Update relfrozenxmin when truncating temp tables -- Andres- Every version seems to get more complicated ...
functions to compute size of schemas/AMs (and maybe \dn++ and \dA++) -- Matthias- Would like more verbose options into backslash commands. Peter E- Not sure why want this ++. Maybe have + for more details but don't want to compute size every time. Stephen- Maybe have cache or stats for size of things to make them less expensive to query. Andres- Lot of work to actually keep correct answer for size in shared memory. Andres- Don't really see point and maybe just reject it.

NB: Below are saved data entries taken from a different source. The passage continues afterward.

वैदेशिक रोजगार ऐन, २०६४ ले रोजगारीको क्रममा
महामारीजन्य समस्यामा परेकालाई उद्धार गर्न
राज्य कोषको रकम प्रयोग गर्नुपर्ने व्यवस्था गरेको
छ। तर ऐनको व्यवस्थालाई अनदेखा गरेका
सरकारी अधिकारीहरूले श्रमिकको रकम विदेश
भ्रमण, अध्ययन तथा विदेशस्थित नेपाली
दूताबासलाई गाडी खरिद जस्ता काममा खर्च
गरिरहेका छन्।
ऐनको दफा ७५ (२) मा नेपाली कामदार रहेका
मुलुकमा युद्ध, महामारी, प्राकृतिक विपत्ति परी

disallow HEAP_XMAX_COMMITTED and HEAP_XMAX_IS_LOCKED_ONLY -- Andres- just explicitly forbids a combination of bits that shouldn't be allowed. Mark- Mainly to pick up on corruption but not sure that it's actually not allowed to happen and pg_upgrade makes things very difficult because couldn't be 100% sure that this is an error. Seems probably right but not 100% sure. Andres- What does this actually get us though? Would it really catch corruption? Mark- Unless there is a way to prove that this really won't happen then can't commit it. Heikki- Same as having asserts to check things. Tomas- In some other cases have realized that there was corruption due to invalid bits being set and so this could be useful. Don't know how long it has been broken though. Peter E- Maybe add this to amcheck but not add an assertion as that's only in development anyway but won't help with corruption detection. Mark- idea is to add assertion to the code that matches what amcheck checks so if you decide to use such a bit pattern then would check and make sure that it gets realized that both need to be changed. Mark- Not willing to try and guarantee that this can't happen. Heikki- Maybe put it into amcheck and use that to see if it does happen in the field. Tomas- It might scare people though for no reason if it turns out to not be an issue and people who hit it might not report it. Heikki- another thing is that it seems to possibly report problem on pg_upgrade'd clusters which were valid and therefore this shouldn't go in because of that. Maybe doesn't kill the whole patch but maybe does.
In-place persistence change of a relation (fast ALTER TABLE ... SET LOGGED with wal_level=minimal) -- Peter E- Seems to add a lot of code but seems not really worth it. Andres- Should have removed minimal WAL long ago. Tomas- Lots of bugs there and people don't seem interested in fixing them..? Andres- Some of them fixed but those fixes sometimes added other bugs. Tomas- Maybe make minimal WAL level improvements conditional on other things. Andres- Don't see real use-case for wal level minimal. Tomas- Wouldn't use it for important data ... Peter E- Even if we don't like wal level minimal, this is a legit point that we could optimize this, but the code is large and adds things to check what we changed, etc. Tomas- For patch author it makes sense because it can be helpful. Heikki- Patch also just changes how relation rewrite is done to just use FPIs instead of a bunch of heap inserts and that could be better. Maybe get rid of wal level minimal stuff but keep the other changes. Andres- Not sure if this is really safe to do this way though like in rollback. Tomas- Should be at least split into two patches if it actually works, a patch for the non-wal-level-minimal part and then a patch for the wal-level-minimal optimization.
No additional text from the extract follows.